Problem description:
Write every record out again exactly, and keep images out of it.

—————

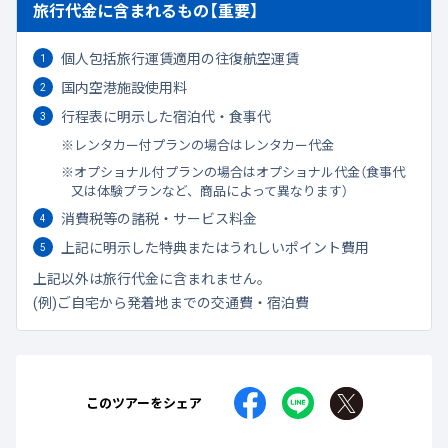
旅行代金に含まれるもの【重要】
個人包括旅行運賃適用の往復航空運賃
国内空港施設使用料
行程表に明示した宿泊代・食事代
レンタカー付プランの場合はレンタカー代金
オプショナル付プランの場合はオプショナル代金（食事代
又は体験プランなど、商品によって異なります）
消費税等の諸税・サービス料金
上記に明示した特典またはうれしいポイント費用
上記以外は旅行代金に含まれません。
(例)ご自宅から発着地までの交通費・宿泊費
このツアーをシェア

—————

Exercise result:
旅行代金に含まれるもの【重要】
個人包括旅行運賃適用の往復航空運賃
国内空港施設使用料
行程表に明示した宿泊代・食事代
レンタカー付プランの場合はレンタカー代金
オプショナル付プランの場合はオプショナル代金（食事代
又は体験プランなど、商品によって異なります）
消費税等の諸税・サービス料金
上記に明示した特典またはうれしいポイント費用
上記以外は旅行代金に含まれません。
(例)ご自宅から発着地までの交通費・宿泊費
このツアーをシェア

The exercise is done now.